The First Five Weeks of Her

There is so much more to new motherhood than anyone ever told me. Or perhaps they did tell me things, but I didn’t have the schema to connect what they were saying to what I would be experiencing. My baby girl is five weeks old now, but her due date is still four days away. I think about that all the time, how she isn’t even supposed to be here yet. She is still supposed to be growing inside me, making me uncomfortable, sending me to the bathroom to pee every five minutes, helping me waddle down the hall. Instead, she’s here. And she is beautiful and sweet and is already developing funny little quirks that will hopefully be part of her personality. Because she is a premature baby, I have to remember every day that she will not develop the same way that full-term babies will. Add that to the pressures and fears that all new moms carry around, and I’m a mess about her. I can’t decide if I am in love with Google or if it is indeed the manifestation of all of my fears. (Recent Google searches include but are not limited to: “baby constipation,” “how to relieve baby gas pain,” “is it normal for a newborn to sound like a goose when she sleeps,” etc.) I do know this: new mom message boards are for the birds. If I read one more poorly written, all caps, lol-laden post about what I need to be worried or concerned about, I might scream. Instead, I’m working on my relationships with other new moms, connecting with them about their experiences and hopefully building friendships in the process.

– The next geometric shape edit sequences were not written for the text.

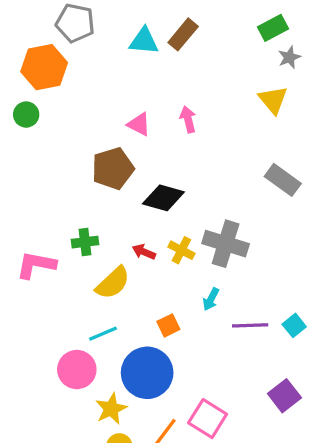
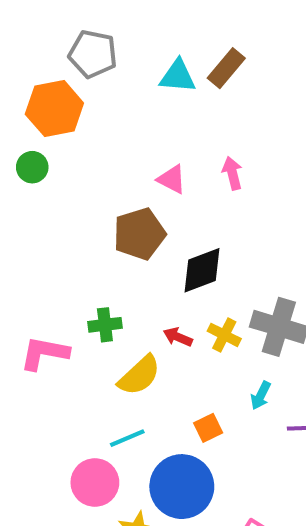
black diamond: (163, 198) -> (202, 270), turned -36

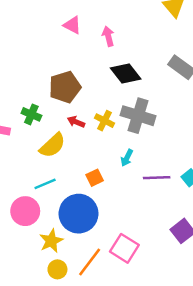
pink arrow: (232, 173) -> (108, 36), moved
brown pentagon: (139, 234) -> (65, 87), moved
black diamond: (202, 270) -> (126, 73), moved, turned 72
green cross: (105, 325) -> (31, 114), turned 30

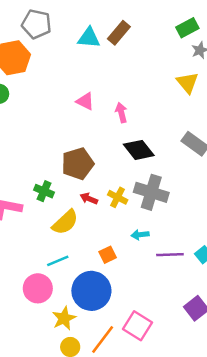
cyan arrow: (127, 158) -> (140, 235), turned 56

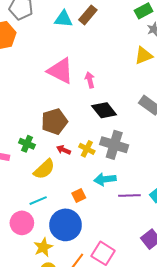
yellow triangle: (187, 83) -> (144, 56), turned 48
pink triangle: (85, 101) -> (60, 71), size x1.8
cyan arrow: (140, 235) -> (105, 179), size x1.5

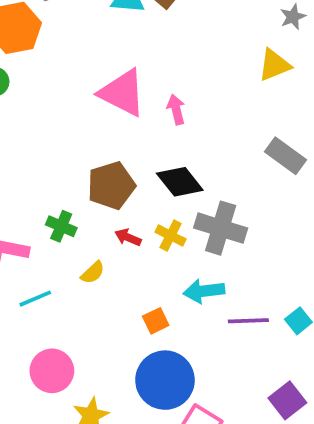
black diamond: (104, 110) -> (180, 182), moved
yellow semicircle: (44, 169) -> (93, 273), size x0.6
cyan line: (38, 201) -> (35, 299), moved
blue circle: (66, 225) -> (165, 380), moved

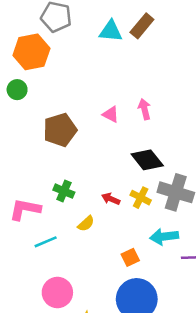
pink triangle: (122, 93) -> (111, 114), moved, size x0.5
brown pentagon: (111, 185) -> (60, 130), moved

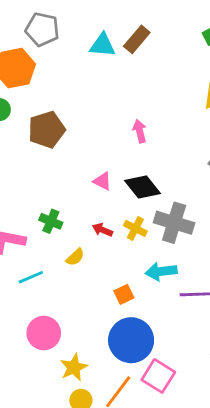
pink triangle: (111, 114) -> (102, 181), moved
brown pentagon: (60, 130) -> (47, 130), moved

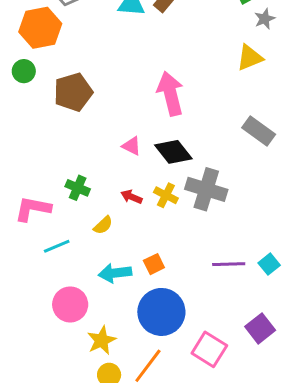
pink arrow: (140, 131) -> (170, 94), size x1.8
cyan arrow: (161, 271) -> (115, 273), moved
pink square: (158, 376) -> (209, 349), moved

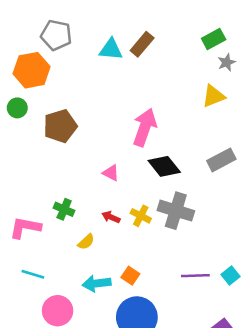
pink arrow: (170, 94) -> (145, 127), turned 33
gray rectangle: (259, 131) -> (221, 160), turned -64
black diamond: (173, 152) -> (164, 166), moved
cyan line: (57, 246) -> (33, 274), moved, turned 40
orange square: (154, 264) -> (130, 276), turned -30

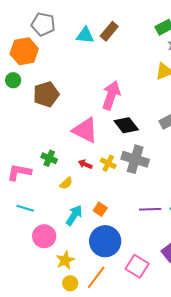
pink triangle: (111, 173) -> (85, 130), size x2.0
cyan arrow: (97, 283) -> (74, 215), turned 130

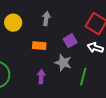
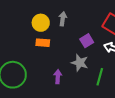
yellow circle: (13, 23) -> (41, 23), moved
orange rectangle: (39, 46) -> (43, 43), moved

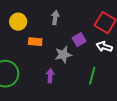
yellow circle: (41, 23) -> (18, 22), moved
gray star: (80, 63) -> (63, 55), moved, turned -30

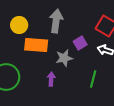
gray arrow: (55, 18) -> (56, 21), size x1.6
orange rectangle: (35, 42) -> (36, 45), size x1.6

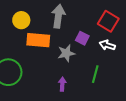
purple square: (80, 43) -> (82, 38), turned -32
purple arrow: (51, 79) -> (62, 84), moved

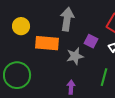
yellow circle: (21, 20) -> (21, 26), moved

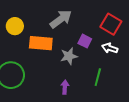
gray arrow: (67, 19) -> (61, 19), turned 45

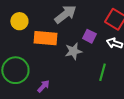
purple arrow: (65, 87) -> (43, 86), moved, turned 40

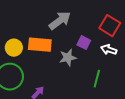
yellow circle: (19, 21) -> (14, 48), moved

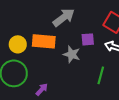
purple square: (84, 43) -> (88, 39), turned -32
gray star: (68, 58) -> (72, 54), turned 30

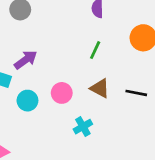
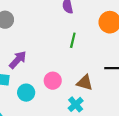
brown triangle: (100, 88) -> (85, 83), moved

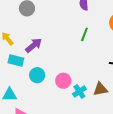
pink circle: (53, 81) -> (63, 81), moved
brown triangle: (85, 83) -> (100, 89), moved, turned -35

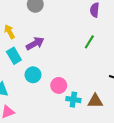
cyan rectangle: (16, 61) -> (14, 56), turned 35
cyan cross: (79, 91) -> (73, 100), turned 32

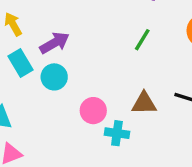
cyan circle: (33, 75) -> (54, 77), moved
brown triangle: (95, 101) -> (144, 103), moved

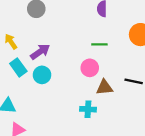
green line: (142, 40) -> (99, 44), turned 63
pink circle: (93, 111) -> (90, 68), moved

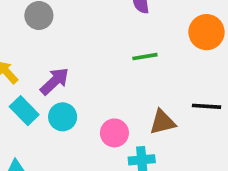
pink circle: (90, 68) -> (114, 133), moved

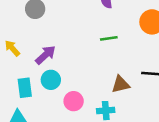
cyan rectangle: (24, 111) -> (25, 88), moved, turned 36
pink circle: (114, 133) -> (74, 101), moved

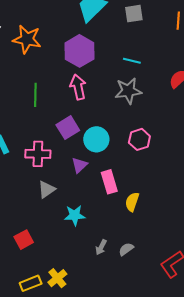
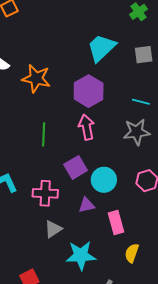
purple triangle: (79, 165) -> (87, 205), turned 30
yellow semicircle: (132, 202) -> (132, 253), moved
cyan star: (75, 215) -> (81, 255), size x1.4

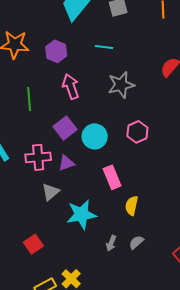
purple hexagon: (89, 91) -> (56, 51), moved, size x0.7
cyan line: (141, 102) -> (104, 47), moved
purple triangle: (87, 205) -> (66, 163), moved

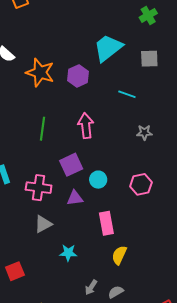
purple hexagon: (56, 51) -> (78, 76), moved
gray star: (121, 85) -> (144, 132), moved, size x0.6
cyan circle: (95, 136) -> (98, 180), size x0.7
purple triangle: (66, 163) -> (75, 198), moved
cyan star: (81, 214) -> (68, 253), size x0.6

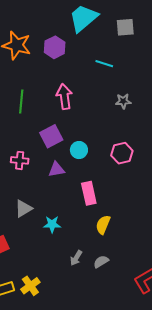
pink cross: (39, 188) -> (20, 160), size x0.7
gray triangle: (43, 224) -> (23, 209), moved

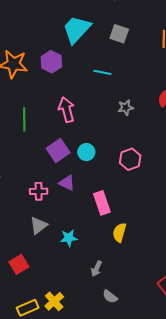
gray square: (125, 27) -> (119, 34), turned 30
cyan circle: (79, 150) -> (86, 152), moved
pink cross: (20, 160) -> (39, 191), moved
purple triangle: (56, 169) -> (67, 183), turned 42
gray semicircle: (101, 262) -> (110, 297), moved, turned -105

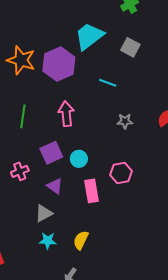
purple hexagon: (51, 62) -> (59, 64), size x1.5
pink cross: (39, 191) -> (20, 171), moved, turned -30
pink rectangle: (102, 203) -> (92, 191), moved
gray triangle: (39, 225) -> (44, 213), moved
yellow semicircle: (119, 232) -> (81, 240), moved

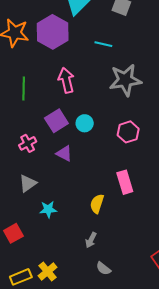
gray star: (125, 121) -> (125, 80), size x2.0
pink rectangle: (92, 191) -> (125, 182), moved
gray triangle: (44, 213) -> (28, 183), moved
cyan star: (48, 241) -> (48, 209), moved

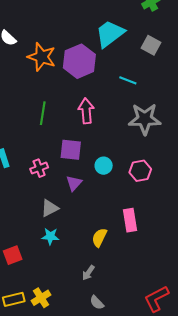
purple square: (56, 121) -> (71, 150), turned 30
cyan circle: (85, 123) -> (104, 166), moved
purple triangle: (64, 153) -> (74, 183), turned 36
gray triangle: (28, 183) -> (50, 208), moved

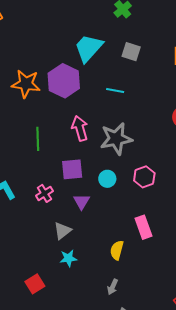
gray star: (145, 119) -> (116, 139), moved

Jon was home with me for the first three-and-a-half weeks. Now she and I spend all day every day by ourselves, and I love watching her and learning about her. She shakes her head side-to-side with her little mouth open when she’s hungry, thus earning the nickname Little Bird. She hates changing clothes, mostly because I am so bad at it right now. I keep promising her I’ll get better. She was born breech so her favorite position to sleep is curled up on my chest. She loves her passifier. She doesn’t mind a bath but hates getting out of it. When she’s waking up, she squawks like a goose. Her whole body relaxes when she hears her daddy’s voice when he gets home in the evening. She purses her lips when she’s had enough to eat and when she is waking up. Our days are spent mostly on the couch, with a few breaks for tummy time on the play mat and reading books in the rocker in her nursery. I love reading to her and I hope that she loves reading as she grows. Yesterday I was reading poems from Shel Silverstein’s Where the Sidewalk Ends and I came across this one that brought me to tears:

IMG_7625We have so many hopes and dreams for her already, and that sweet little poem captures them perfectly. She literally has her whole life ahead of her, so much potential, so many dreams, such opportunity. I just feel so lucky to be her mommy and guide her and teach her and love her through every step.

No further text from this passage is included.